Fame is an interesting thing. I mean, there are so many ways you can gain the attention of the masses. The thing is, fame is one sure way of creating your own private prison. I’m not sure why anyone would want to be famous short of the opportunity of fucking other famous people. Outside of your libido though, why would anyone want to subject themselves to the scrutiny of complete strangers.
The thought of becoming famous should be even less attractive to deviants… like Woody Allen who slept with his adopted daughter… granted it would have been sicker if she was related by blood…

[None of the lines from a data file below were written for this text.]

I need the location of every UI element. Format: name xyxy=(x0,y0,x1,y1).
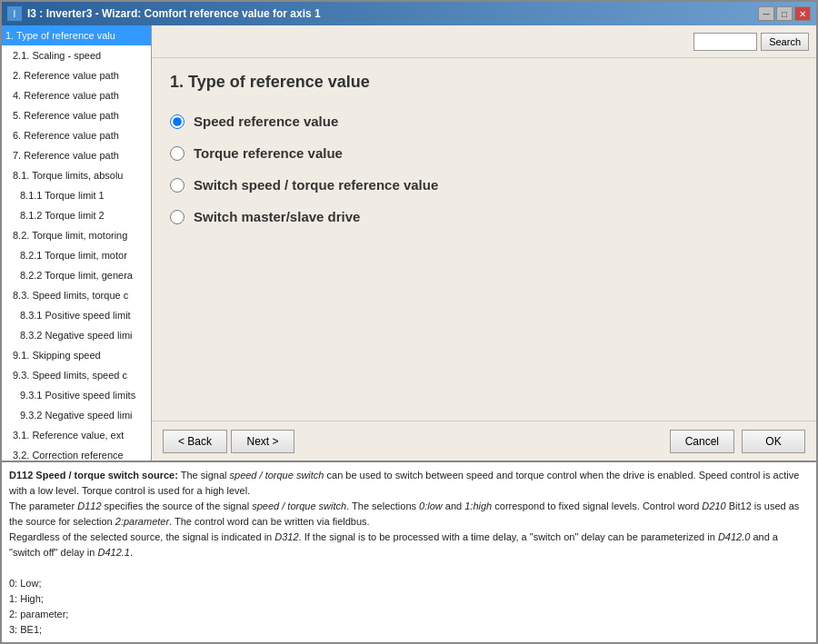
search-button[interactable]: Search xyxy=(761,33,809,51)
sidebar-item-6[interactable]: 7. Reference value path xyxy=(2,145,151,165)
title-bar-left: I I3 : Inverter3 - Wizard: Comfort refer… xyxy=(7,6,321,21)
minimize-button[interactable]: ─ xyxy=(758,6,774,21)
radio-label-opt1: Speed reference value xyxy=(194,114,338,129)
ok-button[interactable]: OK xyxy=(742,430,805,453)
sidebar-item-9.3[interactable]: 9.3. Speed limits, speed c xyxy=(2,365,151,385)
radio-option-opt2[interactable]: Torque reference value xyxy=(170,145,798,161)
main-content: 1. Type of reference valu2.1. Scaling - … xyxy=(2,25,816,461)
sidebar-item-8.2.2[interactable]: 8.2.2 Torque limit, genera xyxy=(2,265,151,285)
sidebar-item-3.2a[interactable]: 3.2. Correction reference xyxy=(2,445,151,461)
sidebar-item-9.1[interactable]: 9.1. Skipping speed xyxy=(2,345,151,365)
title-buttons: ─ □ ✕ xyxy=(758,6,811,21)
window-icon: I xyxy=(7,6,22,21)
info-title-bold: D112 Speed / torque switch source: xyxy=(9,470,178,481)
sidebar-item-8.3.2[interactable]: 8.3.2 Negative speed limi xyxy=(2,325,151,345)
info-scrollbar-area: D112 Speed / torque switch source: The s… xyxy=(2,462,816,642)
close-button[interactable]: ✕ xyxy=(794,6,811,21)
sidebar-item-8.2.1[interactable]: 8.2.1 Torque limit, motor xyxy=(2,245,151,265)
sidebar-item-2.2[interactable]: 2. Reference value path xyxy=(2,65,151,85)
sidebar-item-5[interactable]: 6. Reference value path xyxy=(2,125,151,145)
sidebar-item-8.1.1[interactable]: 8.1.1 Torque limit 1 xyxy=(2,185,151,205)
radio-input-opt4[interactable] xyxy=(170,210,185,224)
sidebar-item-9.3.2[interactable]: 9.3.2 Negative speed limi xyxy=(2,405,151,425)
right-panel: Search 1. Type of reference value Speed … xyxy=(152,25,816,461)
title-bar: I I3 : Inverter3 - Wizard: Comfort refer… xyxy=(2,2,816,25)
nav-buttons: < Back Next > Cancel OK xyxy=(152,421,816,461)
radio-label-opt2: Torque reference value xyxy=(194,145,343,161)
main-window: I I3 : Inverter3 - Wizard: Comfort refer… xyxy=(0,0,818,644)
radio-input-opt1[interactable] xyxy=(170,114,185,129)
sidebar-item-1[interactable]: 1. Type of reference valu xyxy=(2,25,151,45)
back-button[interactable]: < Back xyxy=(163,430,227,453)
sidebar-item-8.2[interactable]: 8.2. Torque limit, motoring xyxy=(2,225,151,245)
sidebar-item-7[interactable]: 8.1. Torque limits, absolu xyxy=(2,165,151,185)
form-area: 1. Type of reference value Speed referen… xyxy=(152,58,816,421)
radio-option-opt3[interactable]: Switch speed / torque reference value xyxy=(170,177,798,193)
radio-input-opt2[interactable] xyxy=(170,146,185,161)
search-input[interactable] xyxy=(693,33,757,51)
sidebar-tree: 1. Type of reference valu2.1. Scaling - … xyxy=(2,25,152,461)
radio-option-opt4[interactable]: Switch master/slave drive xyxy=(170,209,798,224)
next-button[interactable]: Next > xyxy=(231,430,294,453)
sidebar-item-9.3.1[interactable]: 9.3.1 Positive speed limits xyxy=(2,385,151,405)
info-body-text: The signal speed / torque switch can be … xyxy=(9,470,799,642)
radio-label-opt3: Switch speed / torque reference value xyxy=(194,177,438,193)
window-icon-label: I xyxy=(14,9,16,19)
info-text: D112 Speed / torque switch source: The s… xyxy=(2,462,816,642)
radio-input-opt3[interactable] xyxy=(170,178,185,193)
sidebar-item-2.1[interactable]: 2.1. Scaling - speed xyxy=(2,45,151,65)
panel-header: Search xyxy=(152,25,816,58)
window-title: I3 : Inverter3 - Wizard: Comfort referen… xyxy=(27,7,321,20)
radio-group: Speed reference valueTorque reference va… xyxy=(170,114,798,224)
radio-option-opt1[interactable]: Speed reference value xyxy=(170,114,798,129)
info-panel: D112 Speed / torque switch source: The s… xyxy=(2,461,816,642)
sidebar-item-4[interactable]: 5. Reference value path xyxy=(2,105,151,125)
radio-label-opt4: Switch master/slave drive xyxy=(194,209,360,224)
sidebar-item-3[interactable]: 4. Reference value path xyxy=(2,85,151,105)
form-title: 1. Type of reference value xyxy=(170,73,798,92)
sidebar-item-3.1[interactable]: 3.1. Reference value, ext xyxy=(2,425,151,445)
maximize-button[interactable]: □ xyxy=(776,6,793,21)
sidebar-item-8.3.1[interactable]: 8.3.1 Positive speed limit xyxy=(2,305,151,325)
sidebar-item-8.3[interactable]: 8.3. Speed limits, torque c xyxy=(2,285,151,305)
cancel-button[interactable]: Cancel xyxy=(670,430,734,453)
sidebar-item-8.1.2[interactable]: 8.1.2 Torque limit 2 xyxy=(2,205,151,225)
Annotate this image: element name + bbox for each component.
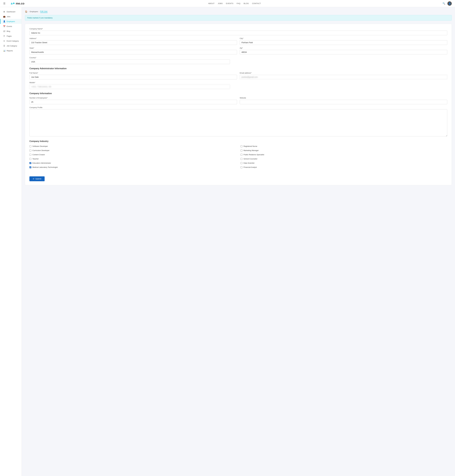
sidebar-item-pages[interactable]: 🗒 Pages	[0, 34, 22, 39]
checkbox-financial-analyst[interactable]	[241, 166, 242, 168]
country-input[interactable]	[29, 59, 230, 64]
label-content-creator: Content Creator	[32, 154, 45, 156]
nav-jobs[interactable]: JOBS	[218, 2, 223, 4]
label-software-developer: Software Developer	[32, 145, 48, 147]
checkbox-curriculum-developer[interactable]	[29, 150, 31, 151]
city-input[interactable]	[240, 40, 447, 45]
events-icon: 📅	[3, 25, 5, 27]
employees-label: Number of Employees*	[29, 97, 237, 99]
mobile-input[interactable]	[29, 84, 230, 89]
sidebar-item-events[interactable]: 📅 Events	[0, 24, 22, 29]
industry-item-education-administrator: Education Administrator	[29, 161, 236, 165]
sidebar-item-reports[interactable]: 📊 Reports	[0, 48, 22, 53]
fullname-input[interactable]	[29, 75, 237, 79]
zip-input[interactable]	[240, 50, 447, 55]
employers-icon: 👤	[3, 20, 5, 23]
checkbox-education-administrator[interactable]	[29, 162, 31, 164]
sidebar-label-dashboard: Dashboard	[7, 11, 15, 13]
sidebar-item-dashboard[interactable]: ⊞ Dashboard	[0, 9, 22, 14]
reports-icon: 📊	[3, 50, 5, 52]
zip-group: Zip*	[240, 47, 447, 55]
state-input[interactable]	[29, 50, 237, 55]
name-email-row: Full Name* Email address*	[29, 72, 447, 81]
checkbox-marketing-manager[interactable]	[241, 150, 242, 151]
industry-item-medical-laboratory-technologist: Medical Laboratory Technologist	[29, 166, 236, 169]
checkbox-public-relations-specialist[interactable]	[241, 154, 242, 156]
search-icon[interactable]: 🔍	[443, 2, 445, 5]
checkbox-teacher[interactable]	[29, 158, 31, 160]
home-icon[interactable]: 🏠	[25, 10, 27, 13]
submit-button[interactable]: ↺ Submit	[29, 176, 45, 181]
sidebar-item-employers[interactable]: 👤 Employers	[0, 19, 22, 24]
blog-icon: 📰	[3, 30, 5, 32]
checkbox-content-creator[interactable]	[29, 154, 31, 156]
country-group: Country*	[29, 57, 230, 64]
industry-item-data-scientist: Data Scientist	[241, 161, 447, 165]
mandatory-alert: Fields marked (*) are mandatory	[25, 15, 452, 21]
fullname-group: Full Name*	[29, 72, 237, 79]
breadcrumb-current: Edit User	[40, 10, 48, 13]
industry-section-title: Company Industry	[29, 140, 447, 143]
sidebar-item-event-category[interactable]: ⊙ Event Category	[0, 39, 22, 43]
address-input[interactable]	[29, 40, 237, 45]
state-group: State*	[29, 47, 237, 55]
industry-item-content-creator: Content Creator	[29, 153, 236, 156]
industry-item-financial-analyst: Financial Analyst	[241, 166, 447, 169]
sidebar-label-job-category: Job Category	[7, 45, 17, 47]
industry-item-software-developer: Software Developer	[29, 145, 236, 148]
label-education-administrator: Education Administrator	[32, 162, 51, 164]
checkbox-software-developer[interactable]	[29, 145, 31, 147]
label-medical-laboratory-technologist: Medical Laboratory Technologist	[32, 166, 58, 168]
label-financial-analyst: Financial Analyst	[244, 166, 257, 168]
dashboard-icon: ⊞	[3, 11, 5, 13]
nav-blog[interactable]: BLOG	[244, 2, 249, 4]
nav-faq[interactable]: FAQ	[237, 2, 241, 4]
sidebar-label-blog: Blog	[7, 30, 10, 32]
checkbox-medical-laboratory-technologist[interactable]	[29, 166, 31, 168]
city-group: City*	[240, 37, 447, 45]
website-input[interactable]	[240, 100, 447, 104]
sidebar: ⊞ Dashboard 💼 Jobs 👤 Employers 📅 Events …	[0, 7, 22, 188]
sidebar-label-employers: Employers	[7, 20, 15, 23]
pages-icon: 🗒	[3, 35, 5, 37]
checkbox-registered-nurse[interactable]	[241, 145, 242, 147]
sidebar-item-jobs[interactable]: 💼 Jobs	[0, 14, 22, 19]
submit-area: ↺ Submit	[29, 173, 447, 181]
website-label: Website	[240, 97, 447, 99]
event-category-icon: ⊙	[3, 40, 5, 42]
industry-item-school-counselor: School Counselor	[241, 157, 447, 160]
hamburger-icon[interactable]: ☰	[3, 2, 5, 5]
edit-user-form: Company Name* Address* City* State* Zip*	[25, 24, 452, 185]
nav-about[interactable]: ABOUT	[208, 2, 214, 4]
industry-item-registered-nurse: Registered Nurse	[241, 145, 447, 148]
breadcrumb-employers[interactable]: Employers	[30, 11, 38, 13]
employees-website-row: Number of Employees* Website	[29, 97, 447, 106]
checkbox-data-scientist[interactable]	[241, 162, 242, 164]
state-zip-row: State* Zip*	[29, 47, 447, 57]
nav-contact[interactable]: CONTACT	[252, 2, 261, 4]
user-avatar[interactable]: 👤	[447, 1, 452, 6]
checkbox-school-counselor[interactable]	[241, 158, 242, 160]
label-school-counselor: School Counselor	[244, 158, 258, 160]
employees-input[interactable]	[29, 100, 237, 104]
mobile-group: Mobile*	[29, 81, 230, 89]
employees-group: Number of Employees*	[29, 97, 237, 104]
email-input[interactable]	[240, 75, 447, 79]
company-section-title: Company Information	[29, 92, 447, 95]
nav-events[interactable]: EVENTS	[226, 2, 234, 4]
sidebar-item-blog[interactable]: 📰 Blog	[0, 29, 22, 34]
profile-textarea[interactable]	[29, 109, 447, 136]
nav-links: ABOUT JOBS EVENTS FAQ BLOG CONTACT	[31, 2, 438, 4]
company-name-input[interactable]	[29, 31, 447, 35]
website-group: Website	[240, 97, 447, 104]
sidebar-item-job-category[interactable]: ☰ Job Category	[0, 43, 22, 48]
mobile-label: Mobile*	[29, 81, 230, 84]
profile-group: Company Profile	[29, 106, 447, 137]
label-data-scientist: Data Scientist	[244, 162, 254, 164]
sidebar-label-reports: Reports	[7, 50, 13, 52]
zip-label: Zip*	[240, 47, 447, 49]
industry-item-curriculum-developer: Curriculum Developer	[29, 149, 236, 152]
main-content: 🏠 › Employers › Edit User Fields marked …	[22, 7, 455, 188]
topnav-icons: 🔍 👤	[443, 1, 452, 6]
logo[interactable]: a✦me.co	[11, 2, 24, 5]
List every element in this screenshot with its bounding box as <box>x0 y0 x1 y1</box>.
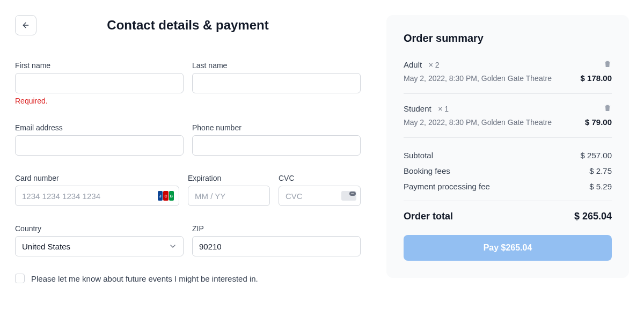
fee-value: $ 2.75 <box>589 166 612 175</box>
cvc-field-group: CVC ••• <box>279 174 361 206</box>
card-number-input[interactable] <box>15 186 179 206</box>
remove-item-button[interactable] <box>603 60 612 70</box>
first-name-field-group: First name Required. <box>15 61 184 105</box>
expiration-field-group: Expiration <box>188 174 270 206</box>
country-select[interactable]: United States <box>15 236 184 256</box>
fee-value: $ 257.00 <box>581 151 612 160</box>
country-label: Country <box>15 224 184 233</box>
order-summary-title: Order summary <box>404 32 612 45</box>
fee-row: Payment processing fee $ 5.29 <box>404 179 612 194</box>
summary-item: Adult × 2 May 2, 2022, 8:30 PM, Golden G… <box>404 60 612 94</box>
card-number-label: Card number <box>15 174 179 182</box>
arrow-left-icon <box>21 21 30 30</box>
email-input[interactable] <box>15 135 184 156</box>
trash-icon <box>603 60 612 68</box>
email-field-group: Email address <box>15 123 184 156</box>
summary-item-meta: May 2, 2022, 8:30 PM, Golden Gate Theatr… <box>404 118 552 127</box>
first-name-input[interactable] <box>15 73 184 93</box>
zip-label: ZIP <box>192 224 361 233</box>
expiration-label: Expiration <box>188 174 270 182</box>
last-name-input[interactable] <box>192 73 361 93</box>
marketing-checkbox[interactable] <box>15 274 25 283</box>
summary-item-qty: × 1 <box>438 105 449 113</box>
back-button[interactable] <box>15 15 36 35</box>
remove-item-button[interactable] <box>603 104 612 114</box>
zip-field-group: ZIP <box>192 224 361 256</box>
fee-label: Booking fees <box>404 166 450 175</box>
summary-item: Student × 1 May 2, 2022, 8:30 PM, Golden… <box>404 104 612 138</box>
summary-item-name: Student <box>404 104 431 113</box>
summary-item-price: $ 178.00 <box>581 73 612 83</box>
fee-value: $ 5.29 <box>589 182 612 191</box>
last-name-label: Last name <box>192 61 361 70</box>
summary-item-price: $ 79.00 <box>585 117 612 127</box>
expiration-input[interactable] <box>188 186 270 206</box>
summary-item-name: Adult <box>404 60 422 69</box>
fee-row: Booking fees $ 2.75 <box>404 163 612 179</box>
phone-field-group: Phone number <box>192 123 361 156</box>
jcb-card-icon: JCB <box>157 190 175 202</box>
summary-item-meta: May 2, 2022, 8:30 PM, Golden Gate Theatr… <box>404 74 552 83</box>
last-name-field-group: Last name <box>192 61 361 105</box>
country-field-group: Country United States <box>15 224 184 256</box>
card-number-field-group: Card number JCB <box>15 174 179 206</box>
email-label: Email address <box>15 123 184 132</box>
fee-label: Payment processing fee <box>404 182 490 191</box>
fee-label: Subtotal <box>404 151 433 160</box>
trash-icon <box>603 104 612 112</box>
phone-input[interactable] <box>192 135 361 156</box>
order-total-value: $ 265.04 <box>574 211 612 222</box>
fee-row: Subtotal $ 257.00 <box>404 148 612 163</box>
cvc-label: CVC <box>279 174 361 182</box>
summary-item-qty: × 2 <box>429 61 440 69</box>
page-title: Contact details & payment <box>107 18 268 33</box>
zip-input[interactable] <box>192 236 361 256</box>
marketing-checkbox-label: Please let me know about future events I… <box>31 274 258 283</box>
order-total-label: Order total <box>404 211 453 222</box>
pay-button[interactable]: Pay $265.04 <box>404 235 612 261</box>
cvc-card-icon: ••• <box>341 191 356 201</box>
first-name-label: First name <box>15 61 184 70</box>
first-name-error: Required. <box>15 97 184 105</box>
phone-label: Phone number <box>192 123 361 132</box>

Or how would you like to be gary glitter. That fucker can’t catch a break. Why? Cause he’s famous! If he was just gary rottencrotch from Yorkshire, you can bet he’d still be able to cruise 12 year olds in bangkok with little difficulty. As it is, everyone recognizes that fucker (of course, if he wasn’t famous, that rapist mullet would probably still gain the wrong kind of attention).
I’ve always thought that being famous would have some drawbacks. It probably really is like a prison. I heard that the in-thing now is for celebrities to put on fat suits as a disguise so they can wander around unnoticed.
I wouldn’t mind the paychecks some of those famous people get, but I sure wouldn’t want that life in a fishbowl.
The morally lazy need friends to keep them honest. The morally lazy celebrity needs the paparazzi to keep then honest.
I’m morally lazy, but I’m honest because I’m also too lazy to remember all the lies.
Therefore, no kiddie porn for me!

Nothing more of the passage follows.